So I had like 90% of this little blurb-y thing written and then Robots aired and I was like HEY THERE THIS IS KINDA LIKE WHAT I HAVE DRAFTED so I decided to edit and then post it.


"You okay?"

She craned her neck around, too comfortable leaning on the wall to straighten up. "Hey."

"Busy day today," Walter said. "Strange day. It's rare our technologies and combined I.Q. isn't what ultimately saves the day."

"It's kinda a relief though," Paige said. "In a way. It shows that some things can be solved without us. Some things are greater than numbers and theories. Shows that the weight of the world isn't only on us."

"It challenges the way we think."

"That's been happening a lot lately," she said as he leaned on the wall next to her, staring out over the city. "You know, you brought me here to translate the world for you. And you guys have made me think differently about a lot of things...and the events of the world have done the same for you. What do they call that, symbiotic?"

Walter smiled briefly, then furrowed his brow the way he usually did when he was thinking hard. "This past year has...challenged...everything I've ever known. I used to think that the Greater Good meant number of lives saved in the given moment, but then we risked the lives of three people to save Sylvester, one. Refraining from stating facts...that saved nearly a dozen people on that submarine. And then this case. Those people are...are literally alive because they love each other." He shook his head. "How do we even determine what the greater good is? There's too many theoretic concepts involved."

"Like the people who survived that shooting," Paige said. "The guy who came out of surgery to find out his family didn't make it and said he wished he'd never woken up. He's a number, he's alive, but he's miserable.
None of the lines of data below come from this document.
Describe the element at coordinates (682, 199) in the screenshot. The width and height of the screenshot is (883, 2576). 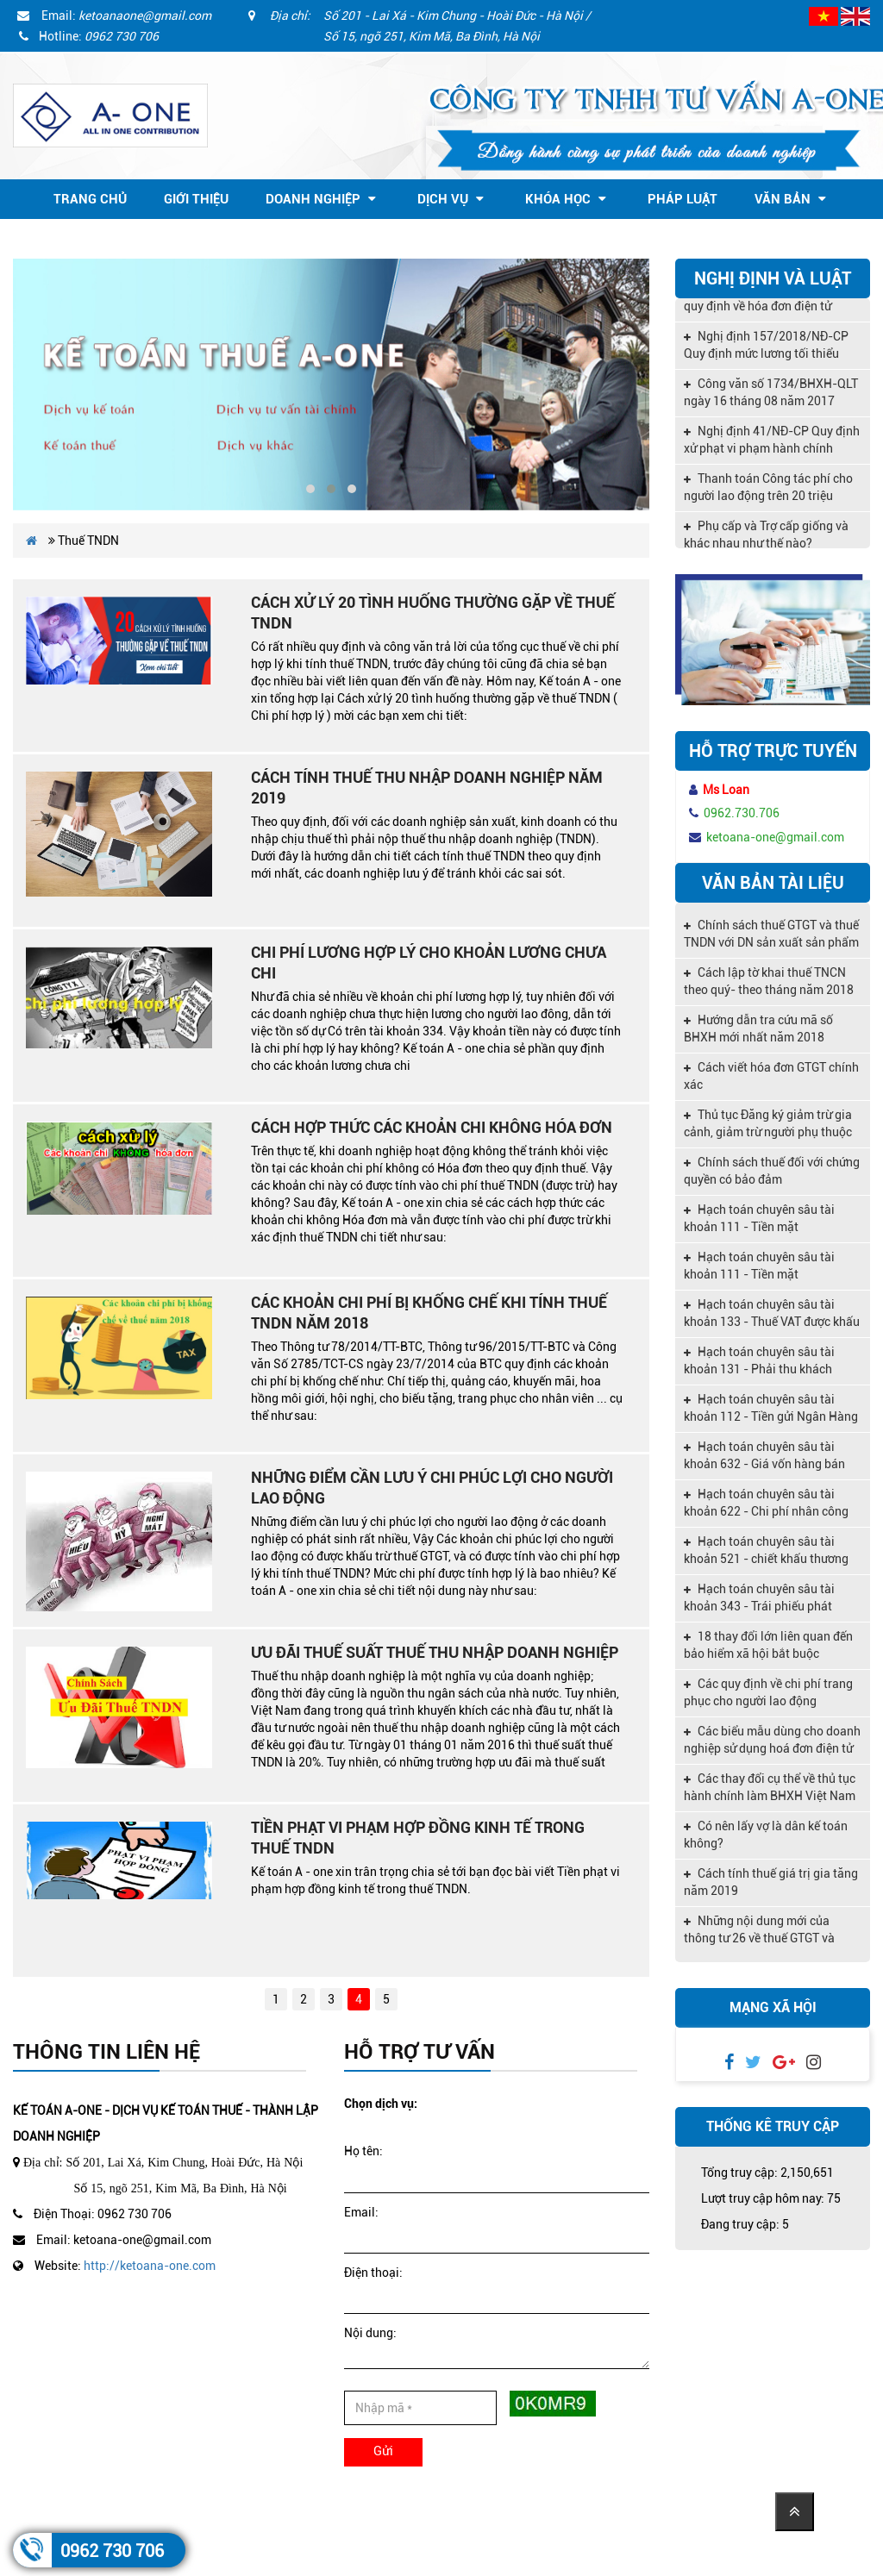
I see `Pháp Luật` at that location.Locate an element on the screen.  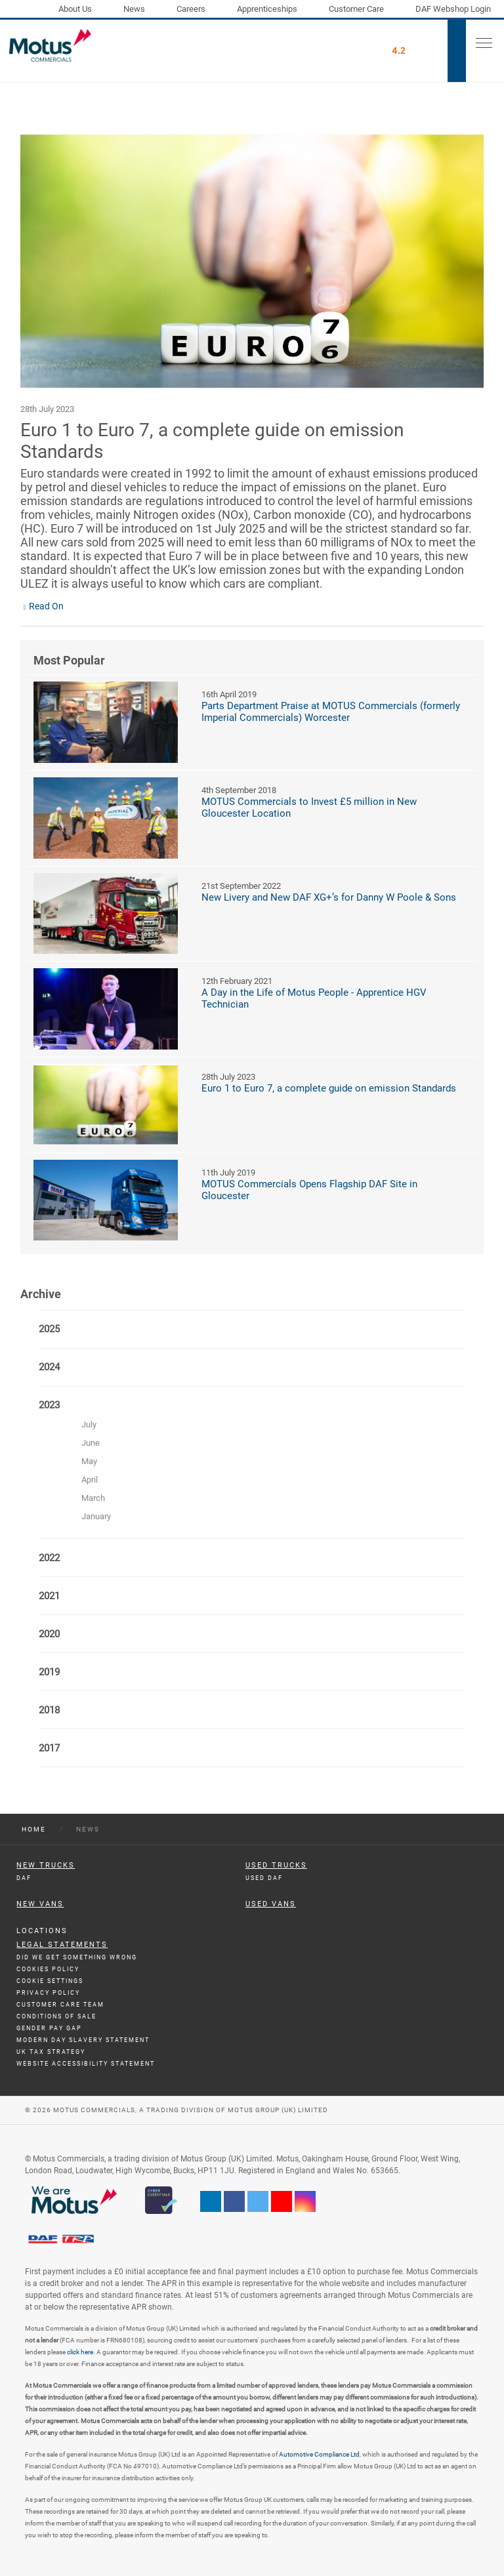
UK TAX Strategy is located at coordinates (50, 2052).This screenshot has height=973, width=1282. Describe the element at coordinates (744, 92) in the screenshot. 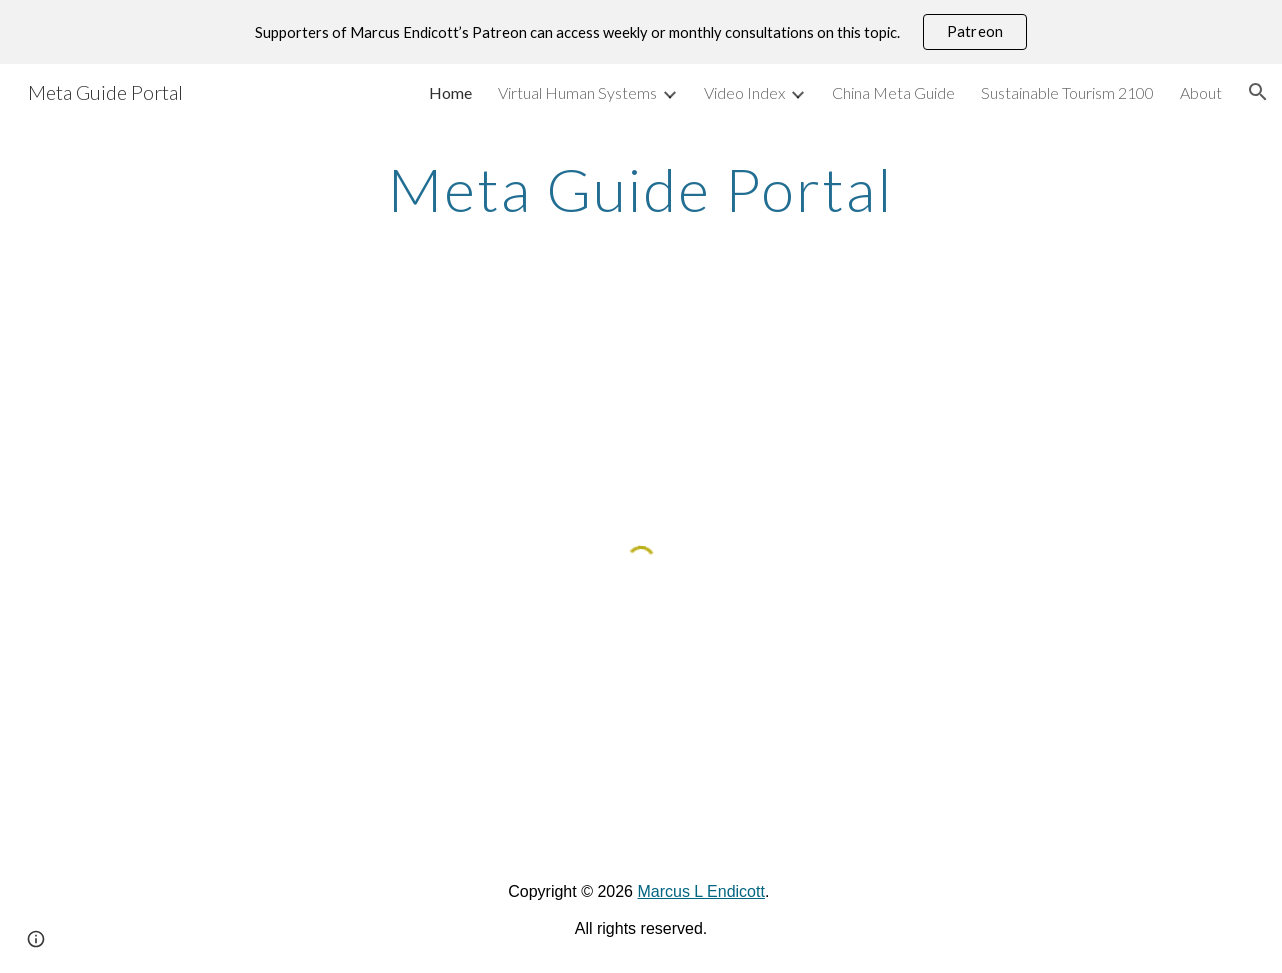

I see `Video Index [link]` at that location.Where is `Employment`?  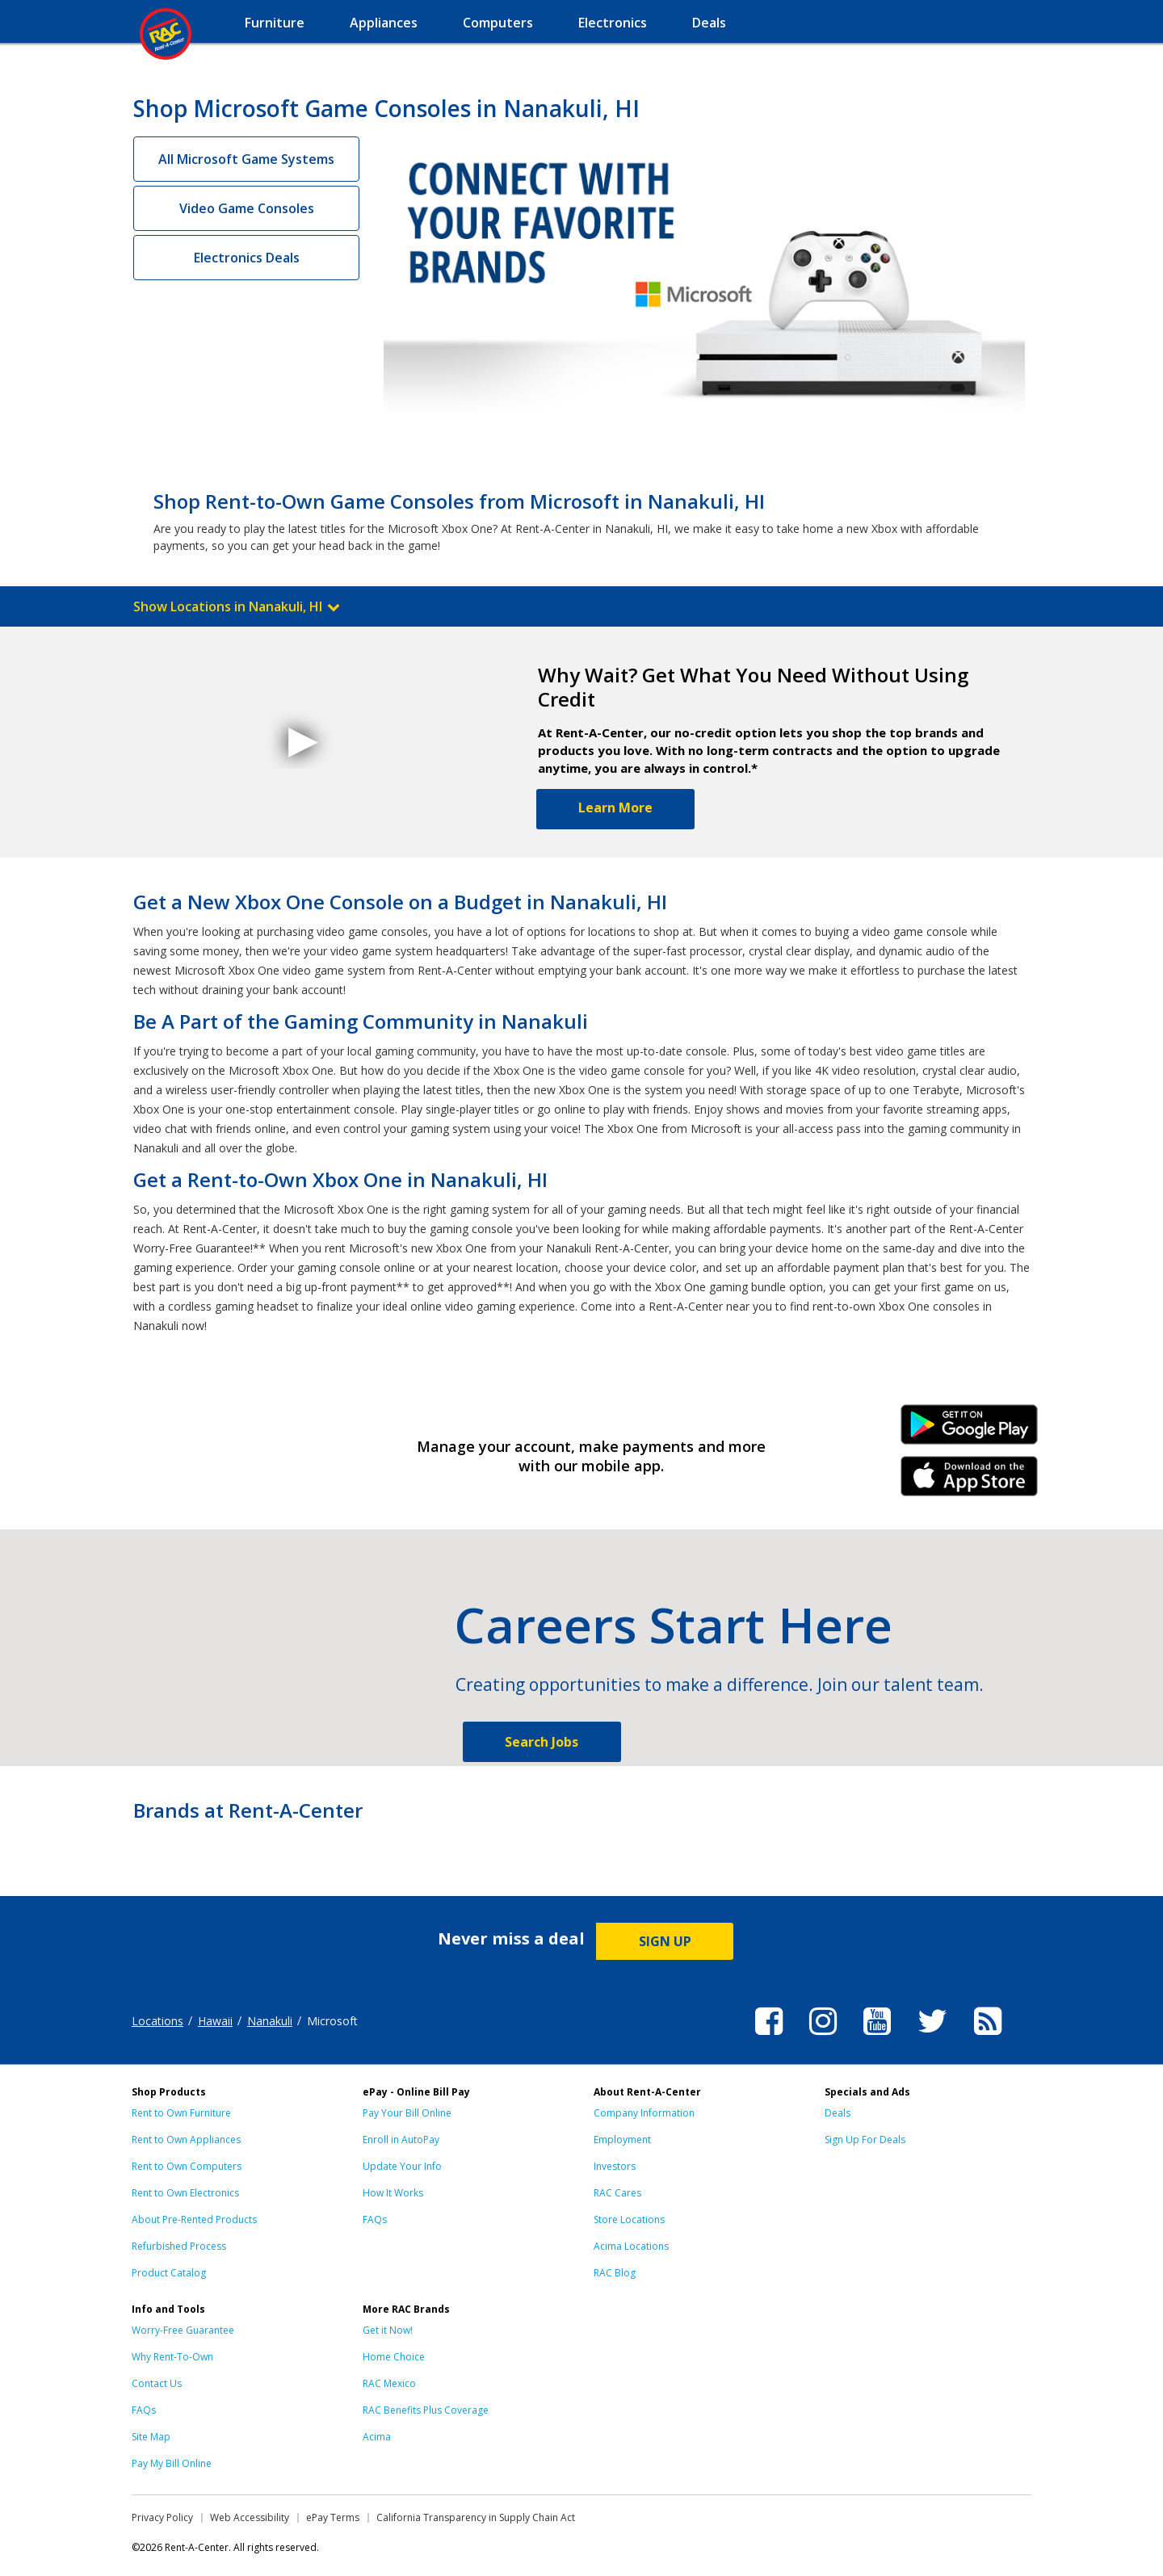 Employment is located at coordinates (622, 2139).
Greater good suggests that saving him was the right option but he doesn't agree...and it's his life, right? Isn't whether or not the right call was made up to him?"

"Maybe the greater good isn't always about numbers," Walter said quietly. "Maybe happiness is the goal. Fulfillment...being content, whatever that means to each person." He turned his head slightly, raising his eyes to look in hers. "If the world is better when people are happy, maybe allowing yourself to be happy is benefiting the greater good."

"And maybe it's okay to be a little selfish sometimes," she said. "We're always on call. But we aren't always on duty. And in this job we never know..." her close proximity to him and the context of their conversation was making her heart pound in a way that would tell her she was in trouble if she didn't already know it. "We never know what could happen to us." She looked away. "And if we die having not explored all our options, having never really lived..." she shifted her gaze back to him. "That can't be what's best. For anyone."

Walter straightened up, shifting from leaning on the roof to face her. "I know that robotics is simple. It isn't complicated. But if you stay in robotics forever...you become static. Flat. You don't change, you don't challenge yourself or better yourself. You have to move forward eventually."

She stood up straight, cocking her head. "Is it time?"

"Well, I..." he cleared his throat. "I think acting on emotion...would make us feel more fulfilled, and if that's the best way to make the world a better place then..." he pressed his lips together and reached out, taking one of her hands, grateful that they'd been so open with each other because he knew that she would respond by curling her fingers around his own and that gave him a sense of familiarity with her that they didn't truly have quite yet. "Then the best way to do that would be acting on the strongest emotion, which for me..." he cleared his throat again. "For me is...this."

They stared at each other a long time – if Ralph had wanted to, he could have run up from the ground floor and interrupted them again. Then Paige reached out with her free hand, placed it on his chest and slid it up to his neck as he leaned forward, both their eyes falling closed just before their lips touched.

This kiss was different. Their first one had been awkward, hungry, frantic. Awkward because it was the first time, because they really had no idea going in if the physical chemistry was there. Hungry because the intensity surprised them, because they were almost overwhelmed by it. Frantic because it was forbidden, because they'd already agreed to just be friends and they thought they couldn't let it go farther but they wanted to, they wanted to. This one differed in all respects. She'd be lying if she pulled away and said she didn't want to go downstairs and get between him and his mattress and he'd be lying if he told her he wasn't thinking about the same scenario, but when they put space between their mouths again, she gave a little laugh and tucked her head into his neck and he tightened his arms around her and they stood there together, enjoying this closeness.

This time, there was nothing awkward about it. This time, they knew their connection was there. This time it didn't have to end so soon, there was no worry of it getting out of control, of going too fast.

This time, there was no devil sitting on their shoulders, telling them they couldn't.